Test the Design and Not Only the Implementation
The role of test is sometimes incorrectly perceived to simply test whether the implementation conforms to the design specification. The problem with only testing the implementation is that one may miss the case when the design is incorrect in the first place. The design captures the customer scenario and it is important to understand and validate it before looking at the implementation. The following bug, that we found and fixed during testing BizTalk 2006, reflects a similar problem that should have been detected much earlier at the design table rather than the later stage.

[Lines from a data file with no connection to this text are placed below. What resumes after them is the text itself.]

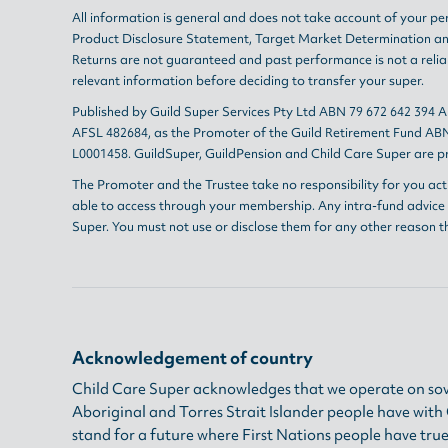
All information is general and does not take account of your per
Product Disclosure Statement
,
Target Market Determination
a
Returns are not guaranteed and past performance is not a reliab
relevant information before deciding to transfer your super.
Published by Guild Super Services Pty Ltd ABN 79 672 642 394 
AFSL 482684, as the Promoter of the Guild Retirement Fund ABN
L0001458. GuildSuper, GuildPension and Child Care Super are pr
The Promoter and the Trustee take no responsibility for you act
able to access through your membership. Any intra-fund advice i
Super. You must not use or disclose them for any other reason t
Acknowledgement of country
Child Care Super acknowledges that we operate on sov
Aboriginal and Torres Strait Islander people have wit
stand for a future where First Nations people have true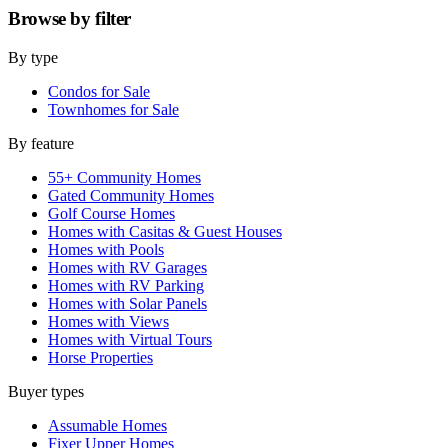
Browse by
filter
By type
Condos for Sale
Townhomes for Sale
By feature
55+ Community Homes
Gated Community Homes
Golf Course Homes
Homes with Casitas & Guest Houses
Homes with Pools
Homes with RV Garages
Homes with RV Parking
Homes with Solar Panels
Homes with Views
Homes with Virtual Tours
Horse Properties
Buyer types
Assumable Homes
Fixer Upper Homes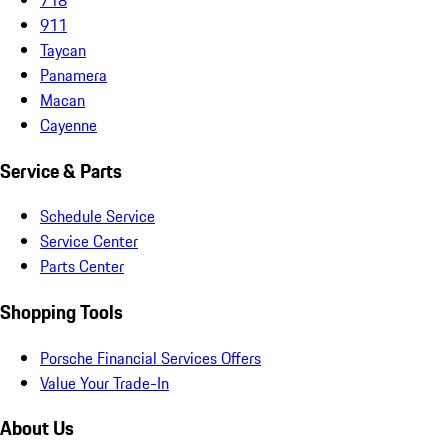
911
Taycan
Panamera
Macan
Cayenne
Service & Parts
Schedule Service
Service Center
Parts Center
Shopping Tools
Porsche Financial Services Offers
Value Your Trade-In
About Us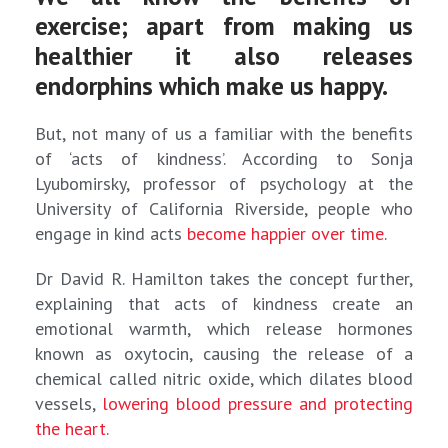
exercise; apart from making us
healthier it also releases
endorphins which make us happy.
But, not many of us a familiar with the benefits
of ‘acts of kindness’. According to Sonja
Lyubomirsky, professor of psychology at the
University of California Riverside, people who
engage in kind acts
become happier over time
.
Dr David R. Hamilton takes the concept further,
explaining that acts of kindness create an
emotional warmth, which release hormones
known as oxytocin, causing the release of a
chemical called nitric oxide, which dilates blood
vessels,
lowering blood pressure and protecting
the heart
.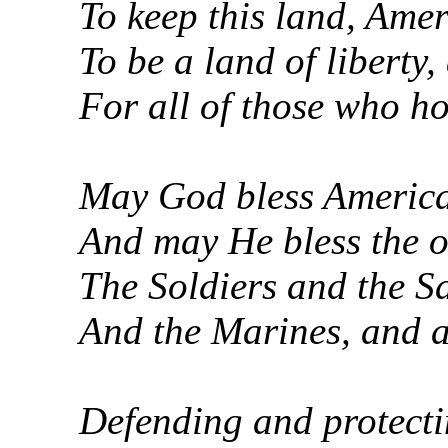
To keep this land, Amer
To be a land of liberty,
For all of those who ho
May God bless America,
And may He bless the o
The Soldiers and the S
And the Marines, and a
Defending and protecti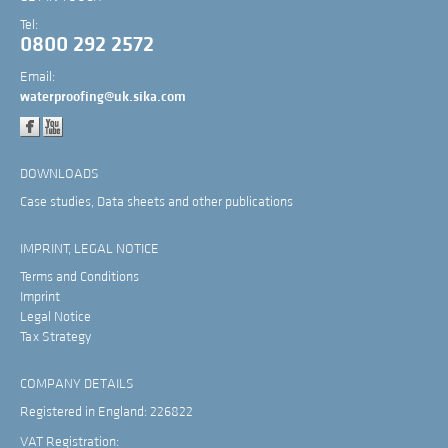
Tel:
0800 292 2572
Email:
waterproofing@uk.sika.com
DOWNLOADS
Case studies, Data sheets and other publications
IMPRINT, LEGAL NOTICE
Terms and Conditions
Imprint
Legal Notice
Tax Strategy
COMPANY DETAILS
Registered in England: 226822
VAT Registration: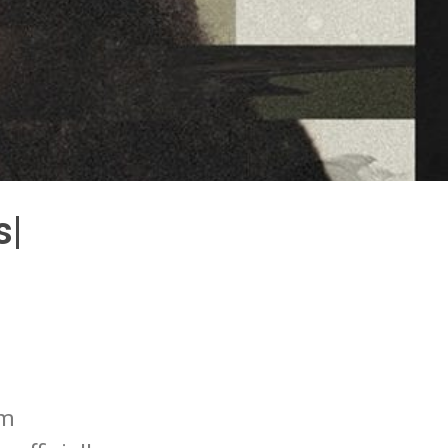
s|
um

Messages that are processed by BizTalk Server (BTS) can be saved for later retrieval by explicitly choosing to track it. The message bodies are initially present in the live database (MessageBoxDb) & get moved from the MessageBoxDb to a separate Tracking database (TrackingDb) when the processing on the message is completed. Since the TrackingDb will continuously grow in size, we added the Archiving & Purging functionality which periodically takes a backup and prunes the TrackingDb.
Purging of tracking data from the tracking database is done based on the time interval (referred to as Live Window from now on) specified by the user. For example, if the user specified a live window of 24 hours, then BTS will first archive the data in the past 24 hour segment and then purge this data continuously over the next 24 hours before it takes the next archive. The tracking data is moved from the messagebox to the tracking database by a Sql job. Since the job runs periodically at an interval of 1 minute, there is always some latency in this movement. This means that when the archive is taken that there may be some data in the messagebox which belonged to the 24 hour period but was not archived.
We were working on the final documentation of the feature when one of the UX team members asked "What will happen to this data that has not yet been archived? Does the user need to do anything special to backup this data?". We initially thought, the user will be fine since this data will be archived in the next TrackingDB backup. We obviously could not delete any data before taking a backup. We had taken into account this latency and had added a 10-minute buffer to our window calculations. How wrong we were...
We initially stored only the timestamp values corresponding to when a message started and completed processing. In an effort to minimize the database schema change, we decided to use these timestamps to determine what to purge. This caused a problem with our purging story.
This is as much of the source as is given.